2016 yılından itibaren büyümesi yavaşlayan girişimin operasyonlarını aynı etkinlikle devam ettirebilmesi için yeni yatırıma ihtiyacı bulunuyordu. Tam da bu süreçte girişimin kontrolünde olmayan risklerin ortaya çıkması sonucunda (15 Temmuz darbe girişimi gibi), girişim yatırımcı bulmakta zorlandı ve süreci mevcut kaynaklarıyla sürdüremez hale geldi. Üstelik ortaya çıkan bu yeni durum sadece operasyonel tarafı değil iş hacmini de ciddi ölçüde etkilemiş ve yarı yarıya bir daralmayla sonuçlanmıştı. Sonuç itibariyle tıpkı Tazedirekt’te olduğu gibi, başarılı olması beklenen bir girişim daha başarısızlıkla girişimler mezarlığındaki yerini aldı.
Çıkarılacak Dersler
- Büyüme iyi bir şeydir. Hiçbir girişim az büyümek istemez. Ancak büyümenin ölçülebilir ve yönetilebilir gerçekleşmesi önemlidir. Büyüme, işin doğası gereği organik olarak ortaya çıkarsa bir bütün halinde gerçekleşeceği için girişimin büyümeyi yakalamak ya da kontrol etmek gibi bir problemi olmaz. Ancak İncir’deki “aşırı” hızlı büyüme, girişimin operasyonel süreçlerinin büyüme hızına yetişememesine ve dolayısıyla yönetim problemlerinin ortaya çıkmasına, maliyetlerin artmasına ve sonuç itibariyle ihtiyaç duyduğu yatırım miktarının da orantısız biçimde yükselmesine neden olmuştur.
- Girişimciler için başarının doğru yönetimi kadar başarısızlığın da yönetimi önemlidir. İşler kötü gitmeye başladığında neler yapılabileceğine dair bir fikir sahibi olunmazsa sürecin tersine çevrilmesi pek mümkün değildir. Bu açıdan girişimci, iş hacminin daraldığı dönemlerde bir Start-Up’ın en temel özelliği olan esnekliğini kullanamaz ve yeni koşula hızla ayak uydurarak sadeleşmeyi sağlayamazsa başarısızlık kaçınılmaz olur. Bir Start-Up’ın en büyük korkusu hantallık olmalıdır. Sanırım hantal yapının en büyük belirtisi de daha az işi yapmak için daha fazla kişinin şirket koridorlarında gezinmesi olarak görülebilir.
- Kısa, orta ve uzun vadeli planlamalara sahip olmadan yola çıkan girişimler için gelecek tam bir belirsizlik yumağıdır.

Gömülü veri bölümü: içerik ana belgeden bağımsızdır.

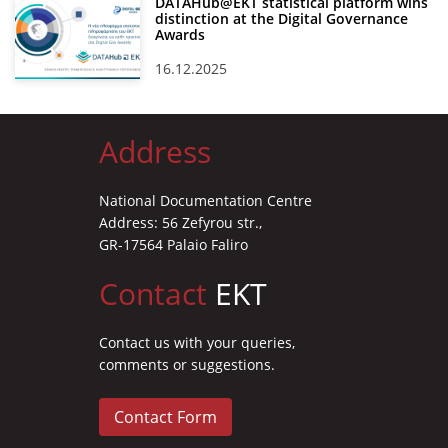
DATAHub@EKT statistical platform wins
distinction at the Digital Governance
Awards
16.12.2025
Address
National Documentation Centre
Address: 56 Zefyrou str.,
GR-17564 Palaio Faliro
Contact
EKT
Contact us with your queries,
comments or suggestions.
Contact Form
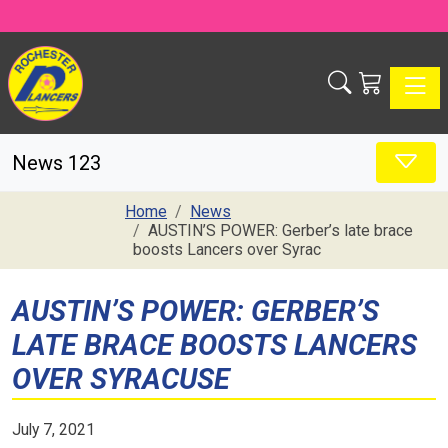
Toggle
News 123
Home
News
AUSTIN’S POWER: Gerber’s late brace
boosts Lancers over Syrac
AUSTIN’S POWER: GERBER’S
LATE BRACE BOOSTS LANCERS
OVER SYRACUSE
July 7, 2021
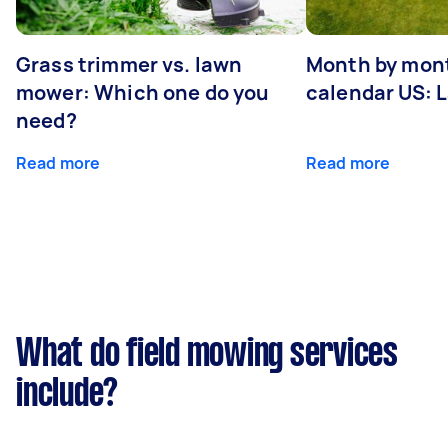
Grass trimmer vs. lawn
Month by mont
mower: Which one do you
calendar US: 
need?
Read more
Read more
What do field mowing services
include?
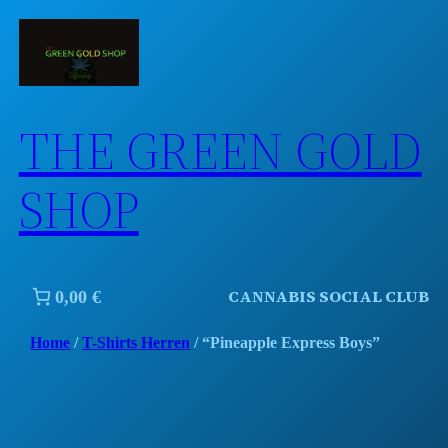
Skip
to
content
THE GREEN GOLD
SHOP
CANNABIS SOCIAL CLUB
0,00 €
Home
/
T-Shirts Herren
/ “Pineapple Express Boys”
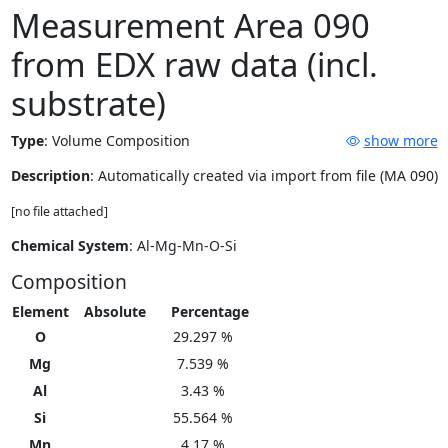
Measurement Area 090
from EDX raw data (incl.
substrate)
Type
:
Volume Composition
show more
Description
: Automatically created via import from file (MA 090)
[no file attached]
Chemical System
: Al-Mg-Mn-O-Si
Composition
Element
Absolute
Percentage
O
29.297 %
Mg
7.539 %
Al
3.43 %
Si
55.564 %
Mn
4.17 %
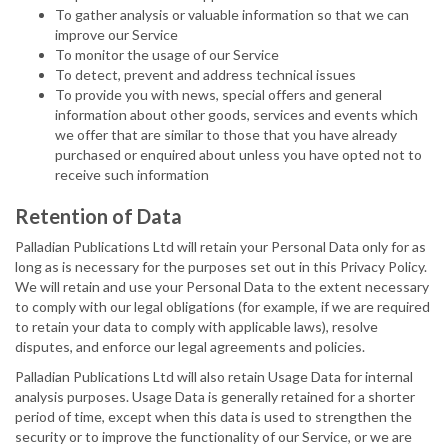
To gather analysis or valuable information so that we can
improve our Service
To monitor the usage of our Service
To detect, prevent and address technical issues
To provide you with news, special offers and general
information about other goods, services and events which
we offer that are similar to those that you have already
purchased or enquired about unless you have opted not to
receive such information
Retention of Data
Palladian Publications Ltd will retain your Personal Data only for as
long as is necessary for the purposes set out in this Privacy Policy.
We will retain and use your Personal Data to the extent necessary
to comply with our legal obligations (for example, if we are required
to retain your data to comply with applicable laws), resolve
disputes, and enforce our legal agreements and policies.
Palladian Publications Ltd will also retain Usage Data for internal
analysis purposes. Usage Data is generally retained for a shorter
period of time, except when this data is used to strengthen the
security or to improve the functionality of our Service, or we are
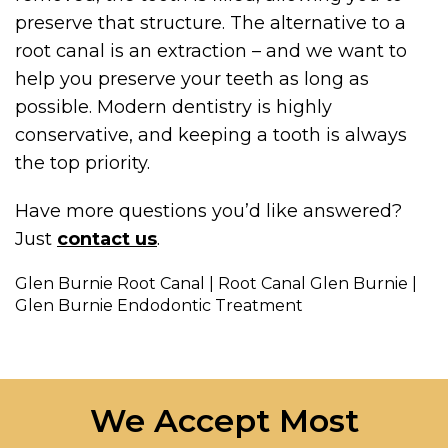
preserve that structure. The alternative to a
root canal is an extraction – and we want to
help you preserve your teeth as long as
possible. Modern dentistry is highly
conservative, and keeping a tooth is always
the top priority.
Have more questions you’d like answered?
Just
contact us
.
Glen Burnie Root Canal | Root Canal Glen Burnie |
Glen Burnie Endodontic Treatment
We Accept Most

Özellikle Türkiye gibi birçok dış etkenin hızla değişebildiği, rüzgarın zaman zaman arkanızdan zaman zaman ise karşınızdan estiği coğrafyalarda farklı alternatiflere sahip planlar yapmak ve bu planları stratejilerle destekleyerek kurum kültürüne adapte edebilmek çok önemlidir. Plansız büyüme, plansız alınan yatırımlar ve plansız küçülme gibi keskin hareketler girişimin temel niteliklerinin kaybolmasına ve sonuç itibariyle batmasına yol açabilir.